Mun Seul-Ki, Sim Hyun Bo, Lee Jae-Hyuk, Kim Hyeongyeong, Park Dae-Han, Lee Yong-An, Han Ji Yeon, Choi Yu-Jeong, Son Jun Sang, Park Jeongwon, Lim Tae-Hwan, Yee Sung-Tae, Chang Young-Tae, Lee Seongsoo, Chang Dong-Jo, Kim Jong-Jin
Department of Biomedical Science, Sunchon National University, Suncheon 57922, Republic of Korea.
College of Pharmacy and Research Institute of Life and Pharmaceutical Sciences, Sunchon National University, Suncheon 57922, Republic of Korea.
Biomater Res. 2024 Apr 25;28:0026. doi: 10.34133/bmr.0026. eCollection 2024.
Despite notable advancements in cancer therapeutics, metastasis remains a primary obstacle impeding a successful prognosis. Our prior study has identified heme oxygenase 2 (HO2) as a promising therapeutic biomarker for the aggressive subsets within tumor. This study aims to systematically evaluate HO2 as a therapeutic target of cancer, with a specific emphasis on its efficacy in addressing cancer metastasis. Through targeted inhibition of HO2 by TiNIR (tumor-initiating cell probe with near infrared), we observed a marked increase in reactive oxygen species. This, in turn, orchestrated the modulation of AKT and cJUN activation, culminating in a substantial attenuation of both proliferation and migration within a metastatic cancer cell model. Furthermore, in a mouse model, clear inhibition of cancer metastasis was unequivocally demonstrated with an HO2 inhibitor administration. These findings underscore the therapeutic promise of targeting HO2 as a strategic intervention to impede cancer metastasis, enhancing the effectiveness of cancer treatments.

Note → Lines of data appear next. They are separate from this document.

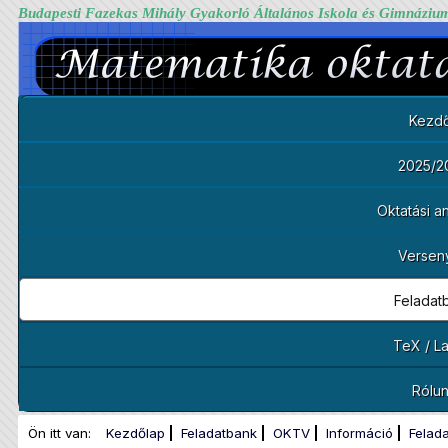
Budapesti Fazekas Mihály Gyakorló Általános Iskola és Gimnáziu
Kezdő
2025/2
Oktatási 
Versen
Feladat
TeX / L
Rólu
Ön itt van:
Kezdőlap
Feladatbank
OKTV
Információ
Felad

尽管癌症治疗取得了显著进展,但转移仍然是阻碍预后成功的主要障碍。我们之前的研究已将血红素加氧酶2(HO2)确定为肿瘤侵袭性亚群中有前景的治疗生物标志物。本研究旨在系统评估HO2作为癌症的治疗靶点,特别强调其在解决癌症转移方面的疗效。通过用TiNIR(近红外肿瘤起始细胞探针)靶向抑制HO2,我们观察到活性氧显著增加。这进而精心调控了AKT和cJUN激活的调节,最终在转移性癌细胞模型中使增殖和迁移大幅减弱。此外,在小鼠模型中,给予HO2抑制剂明确显示出对癌症转移的明显抑制作用。这些发现强调了将HO2作为一种战略干预措施靶向治疗以阻止癌症转移、提高癌症治疗效果的治疗前景。